Non fatevi ingannare. Il tono edulcorato fa parte della «lingua di legno» di quel tipo di consessi iper-capitalisti. L’ha messo in chiaro, a Davos, Jacob Fìenkel capo supremo della Merrill Lynch: «Non parleremo di recessione. Parleremo di rallentamento di una crescita insostenibile». Poiché «crescita sostenibile», nel linguaggio della nomenklatura multinazionale, è un eufemismo per crescita zero, il «rallentamento» di tale crescita è proprio la recessione.
L’adozione di questo fraseggio rosa rivela la dipendenza cultura le del Forum di Davos dal Council on Foreign Relations, fabbrica di tutta questa terminologia tranquillante. E’ stato Zbigniew Brzezinsky. capo del Council negli anni ‘70, a inventare questa lingua, dove gli aggettivi limitano i sostantivi: «crescita sostenibile» per dire meno crescita, «democrazia funzionante per dire meno democrazia («Per funzionare, la democrazia necessita di una certa apatia dell’opinione pubblica», sancì Zbig).
Il Council on Foreign Relations (Cfr) fu creato nei 1918 dalla famiglia Rockefeller per contrastare le tendenze isolazioniste degli americani, contrarie (ovvio) agli interessi delle multinazionali Usa. Organizzato come un altissimo ufficio-studi, semi-segreto, e pagato dal contribuente americano in quanto Fondazione Culturale, il Cfr studia strategie «globali» che invariabilmente la Casa Bianca, poi, adotta come direttive di politica internazionale. Nel ‘39, fu il Cfr a suggerire l’entrata in guerra a degli Stati Uniti.
Nel dopo guerra, lancio il Piano Marshall e la convivenza pacifica con l’Urss (allora il Council era anch’esso pianificatore e statalista, rooseveltiano); oggi preme per la liberalizzazione globale di capitali e merci. Le direttive, studiate dal Cfr in riunioni riservatissime, vanno poi fatte digerire a più vaste platee di politici, imprese e decisori sparsi nel mondo. A questo servono consessi come quello di Davos, aperti (si fa per dire) a un numero più ampio di potenti minori, e persino ai nuovi «imprenditori» russi.
Non stupisce dunque apprendere che a fondare nel ‘71 il World Economy Forum di Davos è Klaus Schwab, poco noto docente di business administration, allievo entusiasta di Jean Jacques Servan-Schreiber. Oggi dimenticato, Servan-Schreiber è stato un futurologo ascoltatissimo. Negli anni ‘60 previde che l’Europa avrebbe dovuto alzare un muro verso l’Est, per impedire ai nostri lavoratori di fuggire nel paradiso sovietico, dove trionfava il pieno impiego e lo sviluppo senza ombre.
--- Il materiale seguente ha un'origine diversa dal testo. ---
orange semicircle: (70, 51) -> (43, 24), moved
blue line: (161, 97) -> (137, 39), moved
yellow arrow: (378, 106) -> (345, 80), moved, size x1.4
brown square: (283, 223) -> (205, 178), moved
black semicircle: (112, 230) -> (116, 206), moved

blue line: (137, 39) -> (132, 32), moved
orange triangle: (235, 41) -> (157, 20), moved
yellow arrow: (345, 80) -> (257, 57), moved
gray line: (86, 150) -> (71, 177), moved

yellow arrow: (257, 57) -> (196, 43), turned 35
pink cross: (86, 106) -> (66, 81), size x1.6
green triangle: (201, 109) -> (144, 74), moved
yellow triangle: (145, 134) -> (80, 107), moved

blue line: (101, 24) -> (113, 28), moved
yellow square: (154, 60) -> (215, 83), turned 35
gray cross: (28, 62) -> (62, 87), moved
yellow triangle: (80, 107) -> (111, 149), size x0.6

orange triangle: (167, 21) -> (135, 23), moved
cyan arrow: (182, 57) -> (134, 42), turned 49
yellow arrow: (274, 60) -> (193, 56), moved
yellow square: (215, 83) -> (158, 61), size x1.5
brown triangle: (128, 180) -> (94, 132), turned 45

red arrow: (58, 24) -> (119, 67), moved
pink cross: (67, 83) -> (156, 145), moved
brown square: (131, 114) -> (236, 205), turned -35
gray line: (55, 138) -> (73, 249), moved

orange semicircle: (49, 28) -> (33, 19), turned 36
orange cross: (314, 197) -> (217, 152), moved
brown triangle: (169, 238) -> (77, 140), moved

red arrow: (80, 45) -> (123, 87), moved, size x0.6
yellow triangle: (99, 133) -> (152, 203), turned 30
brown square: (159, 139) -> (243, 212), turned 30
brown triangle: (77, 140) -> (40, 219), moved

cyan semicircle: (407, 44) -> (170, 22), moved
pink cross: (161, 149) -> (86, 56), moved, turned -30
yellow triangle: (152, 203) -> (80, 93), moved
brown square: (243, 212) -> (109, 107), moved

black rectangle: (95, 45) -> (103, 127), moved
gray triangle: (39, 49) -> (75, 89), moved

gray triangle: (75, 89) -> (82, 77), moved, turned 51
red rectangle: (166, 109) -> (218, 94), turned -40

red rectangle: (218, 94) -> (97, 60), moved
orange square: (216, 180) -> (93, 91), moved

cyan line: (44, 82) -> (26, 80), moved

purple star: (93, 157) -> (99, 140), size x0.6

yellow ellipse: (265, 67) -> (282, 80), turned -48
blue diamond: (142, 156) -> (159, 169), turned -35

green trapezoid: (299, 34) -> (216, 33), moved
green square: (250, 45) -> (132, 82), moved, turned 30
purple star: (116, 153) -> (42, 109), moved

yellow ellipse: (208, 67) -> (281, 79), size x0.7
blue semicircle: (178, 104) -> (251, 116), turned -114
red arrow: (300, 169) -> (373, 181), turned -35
Tuttavia la sua fama non ne soffrì: Servan-Schreiber, oltre che miliardario, era una creatura di Jean Monnet.
L’uomo che, per conto dei Rockefeller, dei Lazard e delle altre banche americane, distribuiva a suo arbitrio i fondi del Piano Marshall. L’intoccabile che con quei fondi impose l’Unione Europea come la conosciamo oggi, burocratica, sovranazionale e tecnocratica.
C’è bisogno di dire che il Forum di Davos, ente privato, agisce con contributi della Commissione Europea (cioè nostri?). Ne fanno parte come membri un migliaio di grandi imprese, ma nel comitato che conta siedono entità come Nestlé, Time Warner, JP Morgan Chase, Sony e PepsiCo. Oggi, il Forum rende note ai suoi soci minori decisioni prese da tempo dal Cfr.
L’anno scorso, il Cfr ha elaborato un «Progetto per la vulnerabilità finanziaria», ossia un progetto (con simulazioni) per capire come gestire, nell’interesse delle banche, un possibile crack della Borsa americana. Questo, a Davos, viene presentato come «Sostenere la crescita». Quanto al «ridurre le disparità», sono mesi che Flora Lewis, autorità del Cfr, scrive che il liberismo globale deve «ridurre le iniquità» e diventare «più inclusivo», a scanso di rivolte sociali imprevedibili.